Gut Microbial Metabolites Fuel Host Antibody Responses

Abstract

Antibody production is a metabolically demanding process that is regulated by gut microbiota, but the microbial products supporting B cell responses remain incompletely identified. We report that short-chain fatty acids (SCFAs), produced by gut microbiota as fermentation products of dietary fiber, support host antibody responses. In B cells, SCFAs increase acetyl-CoA and regulate metabolic sensors to increase oxidative phosphorylation, glycolysis, and fatty acid synthesis, which produce energy and building blocks supporting antibody production.
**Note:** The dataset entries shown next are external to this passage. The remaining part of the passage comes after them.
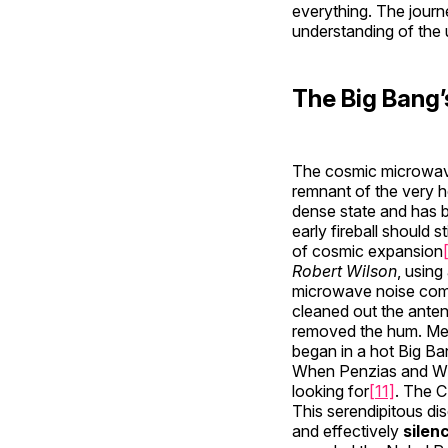
everything. The journ
understanding of the 
The Big Bang’
The cosmic microwave
remnant of the very h
dense state and has b
early fireball should 
of cosmic expansion
Robert Wilson
, using
microwave noise comin
cleaned out the anten
removed the hum. Mean
began in a hot Big Ba
When Penzias and Wils
looking for
[11]
. The C
This serendipitous di
and effectively
silen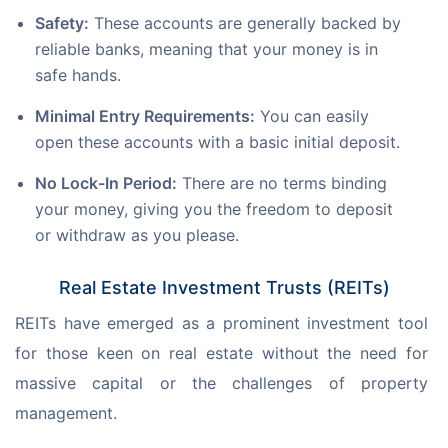
Safety:
These accounts are generally backed by
reliable banks, meaning that your money is in
safe hands.
Minimal Entry Requirements:
You can easily
open these accounts with a basic initial deposit.
No Lock-In Period:
There are no terms binding
your money, giving you the freedom to deposit
or withdraw as you please.
Real Estate Investment Trusts (REITs)
REITs have emerged as a prominent investment tool 
for those keen on real estate without the need for 
massive capital or the challenges of property 
management.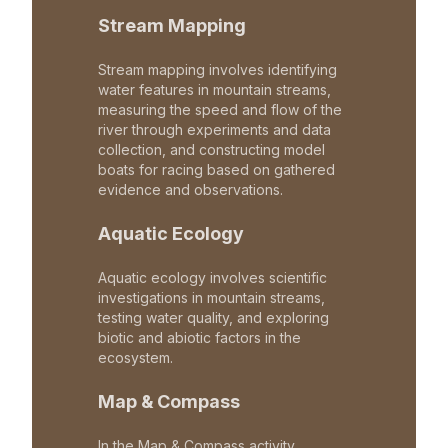
Stream Mapping
Stream mapping involves identifying
water features in mountain streams,
measuring the speed and flow of the
river through experiments and data
collection, and constructing model
boats for racing based on gathered
evidence and observations.
Aquatic Ecology
Aquatic ecology involves scientific
investigations in mountain streams,
testing water quality, and exploring
biotic and abiotic factors in the
ecosystem.
Map & Compass
In the Map & Compass activity,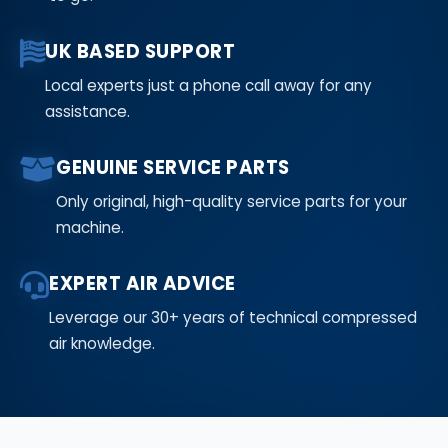
UK BASED SUPPORT
Local experts just a phone call away for any
assistance.
GENUINE SERVICE PARTS
Only original, high-quality service parts for your
machine.
EXPERT AIR ADVICE
Leverage our 30+ years of technical compressed
air knowledge.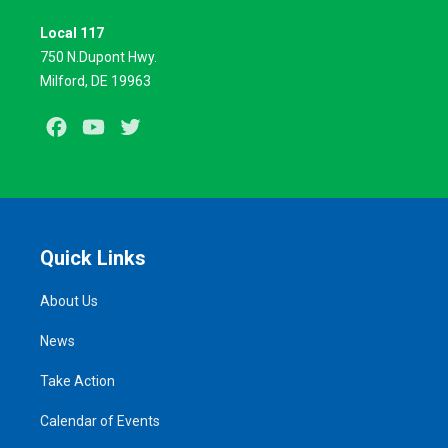
Local 117
750 N.Dupont Hwy.
Milford, DE 19963
Facebook
Youtube
Twitter
Quick Links
About Us
News
Take Action
Calendar of Events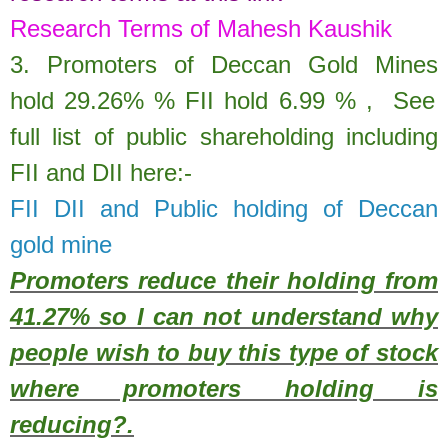
Research Terms of Mahesh Kaushik
3. Promoters of
Deccan Gold Mines
hold
29.26%
% FII hold
6.99
% ,
See
full list of public shareholding including
FII and DII here:-
FII DII and Public holding of Deccan
gold mine
Promoters reduce their holding from
41.27% so I can not understand why
people wish to buy this type of stock
where promoters holding is
reducing?.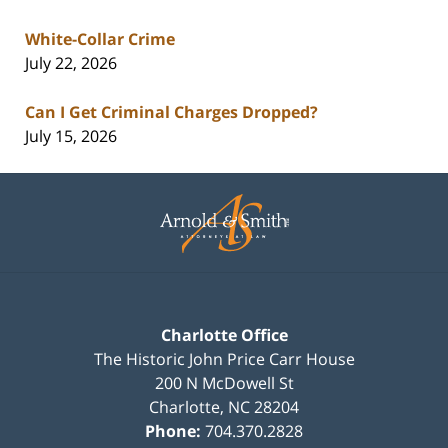
White-Collar Crime
July 22, 2026
Can I Get Criminal Charges Dropped?
July 15, 2026
Contact
Information
Charlotte Office
The Historic John Price Carr House
200 N McDowell St
Charlotte
,
NC
28204
Phone:
704.370.2828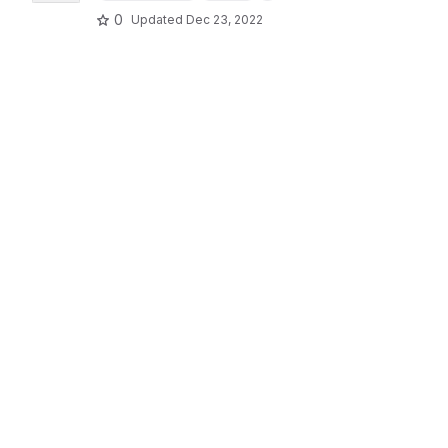
0
Updated
Dec 23, 2022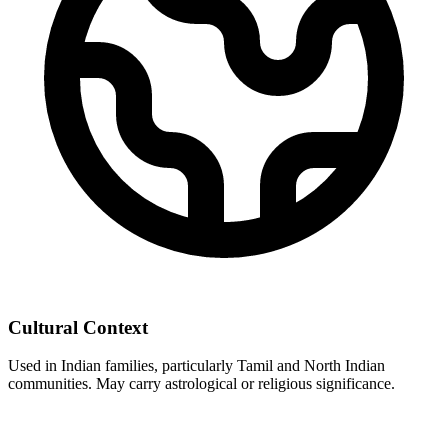
Cultural Context
Used in Indian families, particularly Tamil and North Indian
communities. May carry astrological or religious significance.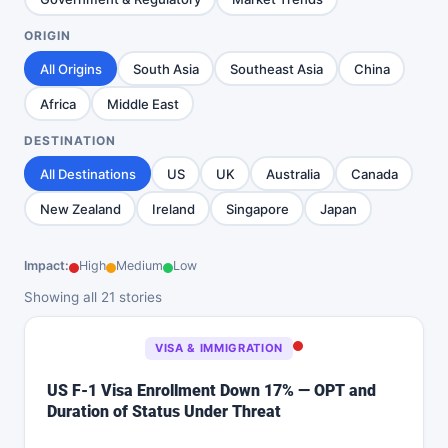
ORIGIN
All Origins
South Asia
Southeast Asia
China
Africa
Middle East
DESTINATION
All Destinations
US
UK
Australia
Canada
New Zealand
Ireland
Singapore
Japan
Impact:
High
Medium
Low
Showing all 21 stories
VISA & IMMIGRATION
US F-1 Visa Enrollment Down 17% — OPT and
Duration of Status Under Threat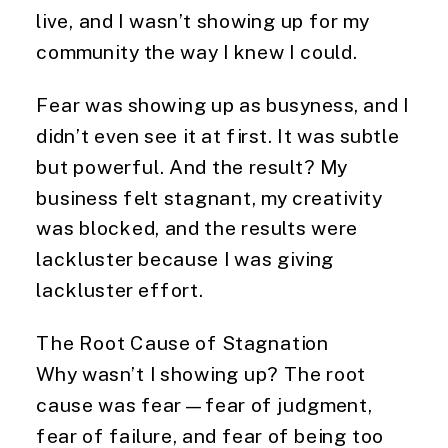
live, and I wasn’t showing up for my
community the way I knew I could.
Fear was showing up as busyness, and I
didn’t even see it at first. It was subtle
but powerful. And the result? My
business felt stagnant, my creativity
was blocked, and the results were
lackluster because I was giving
lackluster effort.
The Root Cause of Stagnation
Why wasn’t I showing up? The root
cause was fear—fear of judgment,
fear of failure, and fear of being too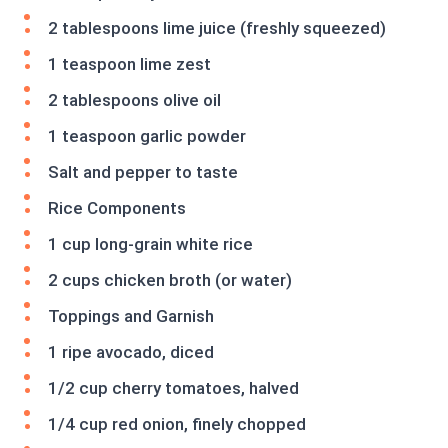
2 tablespoons lime juice (freshly squeezed)
1 teaspoon lime zest
2 tablespoons olive oil
1 teaspoon garlic powder
Salt and pepper to taste
Rice Components
1 cup long-grain white rice
2 cups chicken broth (or water)
Toppings and Garnish
1 ripe avocado, diced
1/2 cup cherry tomatoes, halved
1/4 cup red onion, finely chopped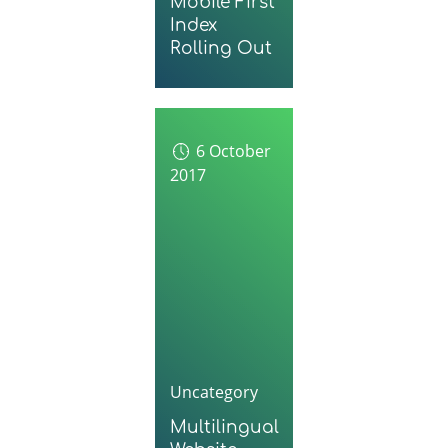
Mobile First
Index
Rolling Out
6 October
2017
Uncategory
Multilingual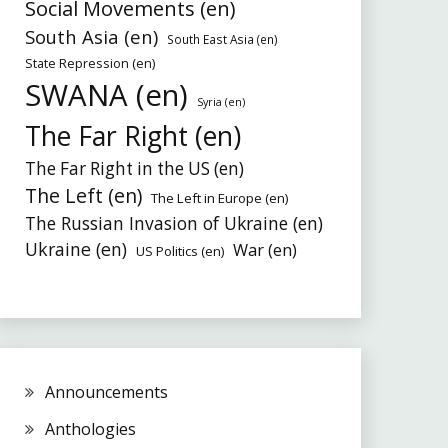
Social Movements (en)
South Asia (en)
South East Asia (en)
State Repression (en)
SWANA (en)
Syria (en)
The Far Right (en)
The Far Right in the US (en)
The Left (en)
The Left in Europe (en)
The Russian Invasion of Ukraine (en)
Ukraine (en)
War (en)
US Politics (en)
Announcements
Anthologies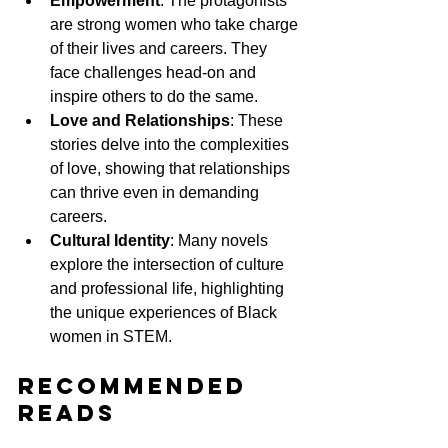
Empowerment
: The protagonists 
are strong women who take charge 
of their lives and careers. They 
face challenges head-on and 
inspire others to do the same.
Love and Relationships
: These 
stories delve into the complexities 
of love, showing that relationships 
can thrive even in demanding 
careers.
Cultural Identity
: Many novels 
explore the intersection of culture 
and professional life, highlighting 
the unique experiences of Black 
women in STEM.
Recommended 
Reads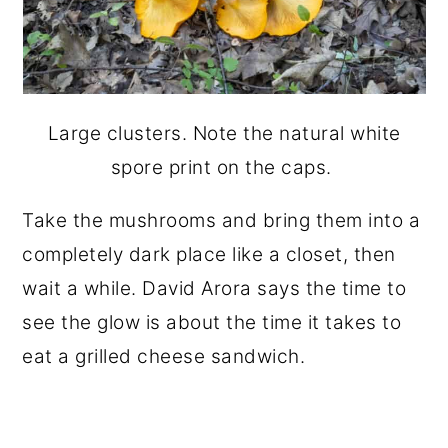
Large clusters. Note the natural white
spore print on the caps.
Take the mushrooms and bring them into a
completely dark place like a closet, then
wait a while. David Arora says the time to
see the glow is about the time it takes to
eat a grilled cheese sandwich.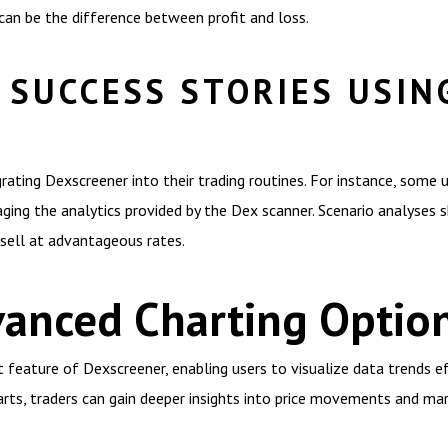
an be the difference between profit and loss.
 SUCCESS STORIES USIN
rating Dexscreener into their trading routines. For instance, some 
aging the analytics provided by the Dex scanner. Scenario analyses s
sell at advantageous rates.
vanced Charting Optio
 feature of Dexscreener, enabling users to visualize data trends ef
harts, traders can gain deeper insights into price movements and ma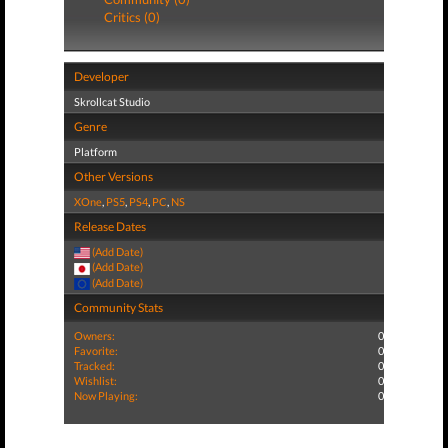
Critics (0)
Developer
Skrollcat Studio
Genre
Platform
Other Versions
XOne
,
PS5
,
PS4
,
PC
,
NS
Release Dates
(Add Date)
(Add Date)
(Add Date)
Community Stats
Owners:
0
Favorite:
0
Tracked:
0
Wishlist:
0
Now Playing:
0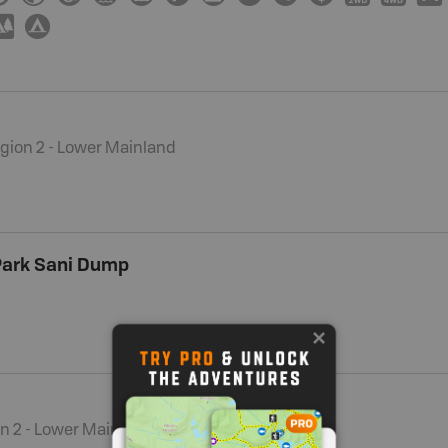
5
b
gion 2 - Lower Mainland
 Park Sani Dump
n 2 - Lower Mainland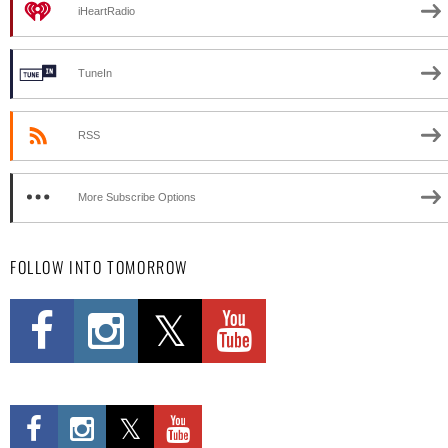
iHeartRadio
TuneIn
RSS
More Subscribe Options
FOLLOW INTO TOMORROW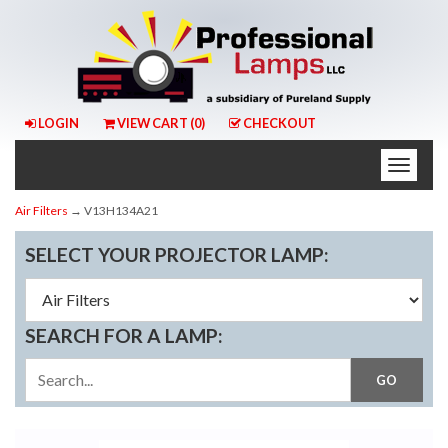
LOGIN
VIEW CART (
0
)
CHECKOUT
Toggle
naviga
Air Filters
→ V13H134A21
SELECT YOUR PROJECTOR LAMP:
SEARCH FOR A LAMP: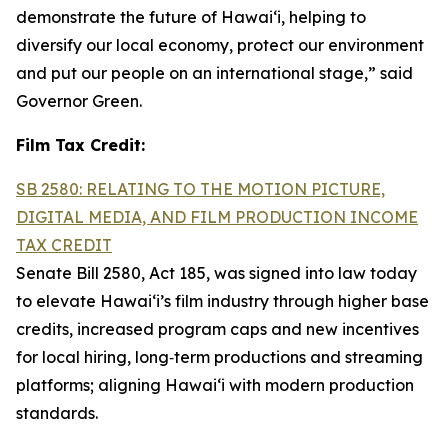
demonstrate the future of Hawai‘i, helping to
diversify our local economy, protect our environment
and put our people on an international stage,” said
Governor Green.
Film Tax Credit:
SB 2580: RELATING TO THE MOTION PICTURE,
DIGITAL MEDIA, AND FILM PRODUCTION INCOME
TAX CREDIT
Senate Bill 2580, Act 185, was signed into law today
to elevate Hawai‘i’s film industry through higher base
credits, increased program caps and new incentives
for local hiring, long‑term productions and streaming
platforms; aligning Hawai‘i with modern production
standards.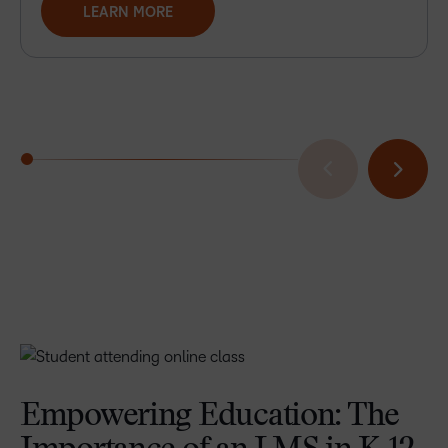
LEARN MORE
Empowering Education: The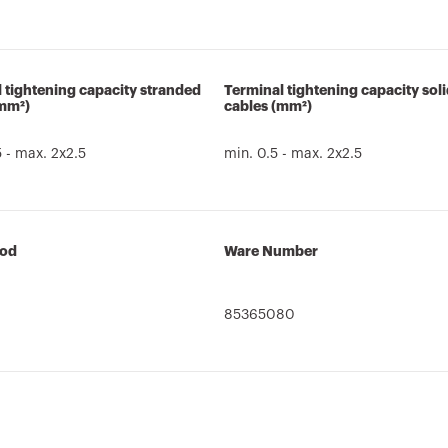
 tightening capacity stranded
Terminal tightening capacity sol
(mm²)
cables (mm²)
5 - max. 2x2.5
min. 0.5 - max. 2x2.5
cod
Ware Number
85365080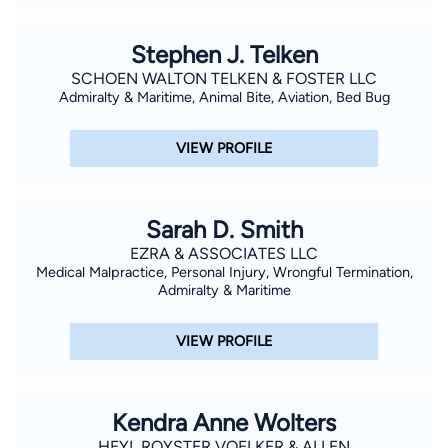
Stephen J. Telken
SCHOEN WALTON TELKEN & FOSTER LLC
Admiralty & Maritime, Animal Bite, Aviation, Bed Bug
VIEW PROFILE
Sarah D. Smith
EZRA & ASSOCIATES LLC
Medical Malpractice, Personal Injury, Wrongful Termination,
Admiralty & Maritime
VIEW PROFILE
Kendra Anne Wolters
HEYL ROYSTER VOELKER & ALLEN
In parallel, SCFAs control gene expression to express molecules necessary for plasma B cell differentiation. Mice with low SCFA production due to reduced dietary fiber consumption or microbial insufficiency are defective in homeostatic and pathogen-specific antibody responses, resulting in greater pathogen susceptibility. However, SCFA or dietary fiber intake restores this immune deficiency. This B cell-helping function of SCFAs is detected from the intestines to systemic tissues and conserved among mouse and human B cells, highlighting its importance.

Keywords: B cells; antibody; metabolism; short-chain fatty acids.

Figure 1. Dietary Fiber Increased IgA and IgG Production

(A) DF increased numbers of IgA⁺ PCs in the intestinal LP. (B) DF increased numbers of IgA⁺ GC B cells (B220⁺GL-7⁺Fas⁺) in PP. (C) DF increased numbers of IgA⁺ cells (B220⁺IgA⁺) in MLN and spleen. Mice were fed different levels of DF with or without oral administration with a minimally effective dose of antibiotics (meAbx) for 4-6 weeks. (D) DF increased Ig levels in the serum and cecal contents. (E) DF increased the frequency of IgA-coated bacteria in the colon. The data were from three independent experiments (n=6–11). Error bars indicate SEM. Significant differences from control or LFD* or MFD** groups. See also Figures S1A–G.

Figure 2. SCFAs Increase Intestinal Antibody Responses

(A) C3 increased the frequencies of IgA⁺ PCs in intestinal LP of regular chow-fed mice. (B) C3 alone (80mM) or a SCFA mixture (C2: 70mM; C3: 30mM; and C4: 20mM) increased IgA-secreting intestinal LP cells (ASCs) in LFD-fed mice. ASCs were identified with an ELISPOT assay. (C) C3 increased numbers of IgA⁺ GC B cells in PP. (D) C3 increased numbers of Tfh cells (CD4⁺CXCR5⁺PD-1⁺) in PP and MLN. (E) C3 or HFD treatment promoted AID expression and Ig clsass switch in PP. AID expression in PP was examined by immunohistochemistry. Expressions of Aicda and αCT mRNA in cells of indicated organs were examined by qRT-PCR. (F) C3 or SCFA feeding increased the frequency of IgA-coated fecal bacteria in the colon of LFD mice. The average frequency of isotype antibody-coated bacteria in SCFA-fed mice was ~2%. Mice were fed with indicated diet or water for 5–6 weeks. The data were from 2-3 experiments (n=6–13). Error bars indicate SEM. *Significant differences from control or LFD groups. See also Figures S2A–F.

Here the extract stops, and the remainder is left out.